The clinic also called her interpreter (Urenda's first language is Spanish) and explained that Urenda's platelets were dangerously low.

"When [my interpreter] explained it to me, I cried all night and thought I might die. I have two kids and I was so worried.

Next day I went to my physician and she sent me to a cancer specialist. He put me on prednisone right away and I went there every few days to check my blood. Later they did a biopsy, and a bone marrow test, thinking that I had cancer. I waited a week and the results came back negative. Now they were talking about removing my spleen. The doctor prescribed prednisone.

I was so stressed out so my family took me on a trip to Mexico. But when I got there my leg had swollen. Two days later it was even bigger and really hot. The doctor in Mexico advised surgery. I panicked and bought the first plane ticket back to Eugene, Oregon. I went to ER at Sacred Heart Hospital. The attending doctor said it couldn't be a blood clot with such low platelets.

I had a second opinion and this time another doctor said it was possible. I had an ultrasound and there was a clot in my vein."

Urenda's doctor said that her blood clot most likely was caused by the patch.

Hilary Burris, Springfield Illinois. Age 21

"I was prescribed the patch in summer 2004 at my local clinic. When I talked to my doctor about it, she said it wasn't that big a deal; there was only a risk for women over 35 and if I smoked.

I hadn't been on it more than six months when I was rushed to emergency. My leg was swollen to twice its size. My Mom had to come over in the middle of the night with crutches to help me get out of bed.

When I went into ER I was asked if I was on any medications. As soon as I said the patch, the doctor told me to take it off right away.

The doctor at the hospital told my Mom that he suspected a blood clot. Sure enough, an ultrasound showed a clot in my upper inner thigh. I was hospitalized and had injections in my stomach every 12 hours along with pain killers - the pain was excruciating. It hurt to sit on the toilet, I couldn't sleep and I was really scared because the doctor told me that if the clot broke loose it could go to my heart or lung and I could die.

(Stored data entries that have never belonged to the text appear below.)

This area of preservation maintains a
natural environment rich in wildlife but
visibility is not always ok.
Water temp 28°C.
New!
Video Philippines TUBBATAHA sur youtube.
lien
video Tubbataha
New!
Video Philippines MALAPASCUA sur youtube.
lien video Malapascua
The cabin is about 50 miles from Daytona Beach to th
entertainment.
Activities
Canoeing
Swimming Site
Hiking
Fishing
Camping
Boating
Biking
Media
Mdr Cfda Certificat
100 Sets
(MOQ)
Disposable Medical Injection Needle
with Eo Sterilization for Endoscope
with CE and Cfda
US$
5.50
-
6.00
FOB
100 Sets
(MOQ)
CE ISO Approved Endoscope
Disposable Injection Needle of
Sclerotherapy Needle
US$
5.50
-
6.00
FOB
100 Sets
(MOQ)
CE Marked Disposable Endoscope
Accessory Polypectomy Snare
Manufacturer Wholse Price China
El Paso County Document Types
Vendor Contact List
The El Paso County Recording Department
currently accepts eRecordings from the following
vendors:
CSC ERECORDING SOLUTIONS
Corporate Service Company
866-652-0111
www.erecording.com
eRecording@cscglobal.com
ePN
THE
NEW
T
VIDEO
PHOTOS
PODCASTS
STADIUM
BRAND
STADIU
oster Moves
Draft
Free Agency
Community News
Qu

My Mom had to take time off work and look after me when I got home. I had to get constant tests to make sure my blood wasn't too thick and I was on blood thinners."

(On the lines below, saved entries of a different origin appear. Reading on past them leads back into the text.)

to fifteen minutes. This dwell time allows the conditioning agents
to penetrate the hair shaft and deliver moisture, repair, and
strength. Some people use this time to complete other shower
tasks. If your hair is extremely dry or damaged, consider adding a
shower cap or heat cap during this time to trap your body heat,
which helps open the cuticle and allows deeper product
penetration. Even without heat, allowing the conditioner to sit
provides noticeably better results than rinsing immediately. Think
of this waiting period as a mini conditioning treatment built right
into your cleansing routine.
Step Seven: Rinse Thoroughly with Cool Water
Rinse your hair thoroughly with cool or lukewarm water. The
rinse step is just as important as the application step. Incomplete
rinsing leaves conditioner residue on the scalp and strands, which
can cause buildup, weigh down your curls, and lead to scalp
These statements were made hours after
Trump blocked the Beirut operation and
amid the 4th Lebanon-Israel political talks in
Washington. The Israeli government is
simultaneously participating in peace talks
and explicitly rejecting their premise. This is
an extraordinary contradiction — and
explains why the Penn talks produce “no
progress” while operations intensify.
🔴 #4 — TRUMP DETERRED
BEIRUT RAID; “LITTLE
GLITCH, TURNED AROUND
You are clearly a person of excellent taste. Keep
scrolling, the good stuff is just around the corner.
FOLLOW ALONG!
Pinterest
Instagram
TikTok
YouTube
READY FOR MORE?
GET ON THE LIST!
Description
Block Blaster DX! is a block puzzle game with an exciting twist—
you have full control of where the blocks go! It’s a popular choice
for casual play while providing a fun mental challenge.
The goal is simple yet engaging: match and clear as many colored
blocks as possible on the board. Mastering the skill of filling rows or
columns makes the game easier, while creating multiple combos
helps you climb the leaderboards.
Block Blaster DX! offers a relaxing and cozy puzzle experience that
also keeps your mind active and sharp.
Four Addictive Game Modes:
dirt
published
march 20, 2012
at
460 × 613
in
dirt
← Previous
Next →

By the time Burris returned to work, three months later, she was no longer needed. It took a few more months to find a job. Today she feels OK. " But if I know of anyone who is taking the patch, I tell them to take it off--now," says Burris.

As for Maria Urenda , she had never been sick, not a day in her life. She had no medical insurance to cover deductibles, and this has been an unexpected major financial strain on her family.

Over four million women have used the patch since the FDA's approval in November, 2001. A recent lawsuit alleges that Ortho-McNeil was aware of the increased medical risks associated with Ortho Evra before the drug was approved and that, once approved, the company failed to adequately warn patients about these risks.

Furthermore, The Associated Press used the Freedom of Information Act to obtain adverse drug reaction reports for Ortho Evra from the FDA. They reported that of the 23 cases in which death was the outcome, doctors reviewing the cases found 17 that appeared to be blood-clot-related, including 12 from last year.

The FDA estimates that it receives reports of only 1 in 10 to 1 in 100 of the serious adverse drug reactions that actually occur, indicating that the actual rate of death may be much higher.

The Associated Press further reports January 31, 2006, that, "an internal Ortho McNeil memo shows that the company refused, in 2003, to fund a study comparing its Ortho Evra patch to its Ortho-Cyclen pill because of concerns there was "too high a chance that study may not produce a positive result for Evra".